Os habitantes indígenas das cidades do Altiplano (da Cordilheira) são conhecidos como “collas”, e os da planície, da região conhecida como “Media Luna” (constituída por Santa Cruz de la Sierra, Pando, Tarija e Beni), são conhecidos como “cambas”. Há uma rivalidade crescente e explosiva entre “collas” e “cambas”. Eles se odeiam, ainda que muitos indígenas vivam na região da “Media Luna” segregados, sem direitos, oprimidos e odiados. Os “cambas” dividem-se entre uma minoria branca e rica, majoritariamente descendente dos conquistadores espanhóis que não se miscigenaram com os quéchuas, aymarás e outros, e os índios (“collas”) submissos que formam um enorme exército de serviçais dos ricos da região de Santa Cruz. Os “cambas” índios e mestiços, em grande parte, votam e emulam os discursos de seus patrões, mas, muitas vezes, da boca para fora, como mostram os resultados eleitorais das eleições mais recentes, nas quais os “cambas” índios e pobres dividiram-se, pendendo levemente para as posições políticas da elite.
Logo nos primeiros dias aqui em Santa Cruz passei a acompanhar com grande atenção a mídia local. Os grandes canais de TV e o principal jornal da direita branca e rica, tais como as TVs Unitel, do grupo agropecuário Monastérios, Red Uno, do grupo de supermercados Kuljis, Sitel, da cervejaria dos Fernandez, Pat, do grupo dos Daher (distribuidores Sony na Bolívia) e o jornal El Dia. Foi aí que me dei conta de que a América Latina está submetida toda ao mesmo processo, no qual as elites midiáticas dos países da região - todos transbordando de pobreza e desigualdade - tentam, valendo-se do controle que exercem sobre os meios de comunicação, impedir que as grandes massas mestiças, negras e índias, mantidas na ignorância, na pobreza extrema e vivendo em condições indignas, votem em causa própria, elegendo governos comprometidos com a promoção de distribuição de renda e de oportunidades.
Uma digressão : o que vemos fazer a mídia brasileira não chega a ser um décimo do que fazem as mídias de países nos quais foram eleitos governos dispostos a enfrentar as elites e suas mídias com maior decisão. São países como Bolívia, Venezuela, Equador etc, os quais venho visitando há mais de uma década. Porém, assim mesmo, posso garantir que o Brasil está trilhando o mesmo caminho que eles. Só que, devido a ser um país muito mais complexo e devido ao fato de que Lula parece ter optado por uma transformação mais lenta e contemporizadora, a mídia brasileira, por incrível que possa parecer, porta-se com maior comedimento do que suas congêneres de outros países latino-americanos.

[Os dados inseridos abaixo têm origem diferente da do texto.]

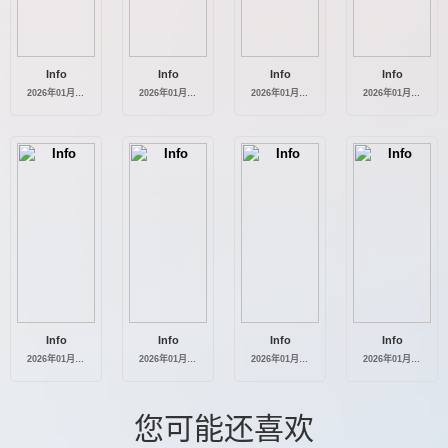
Info
Info
Info
Info
2026年01月31日
2026年01月30日
2026年01月29日
2026年01月28日
Info
Info
Info
Info
2026年01月27日
2026年01月26日
2026年01月25日
2026年01月24日
您可能还喜欢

De volta à Bolívia. Quem chega a Santa Cruz e começa a assistir as grandes TVs locais, chega a ficar com medo. Nos programas em que os brancos ricos vertem sua baba reacionária contra Evo Morales, só se fala em “guerra civil”, “desobediência civil” e “autonomia”. O discurso que predomina na mídia dos “cambas” brancos e ricos dá a impressão de que o que ocorreu na Venezuela, por exemplo, ocorrerá na Bolívia em pouco tempo. O ódio da elite “cruceña”, no entanto, não nasceu com a chegada do índio Evo Morales ao poder.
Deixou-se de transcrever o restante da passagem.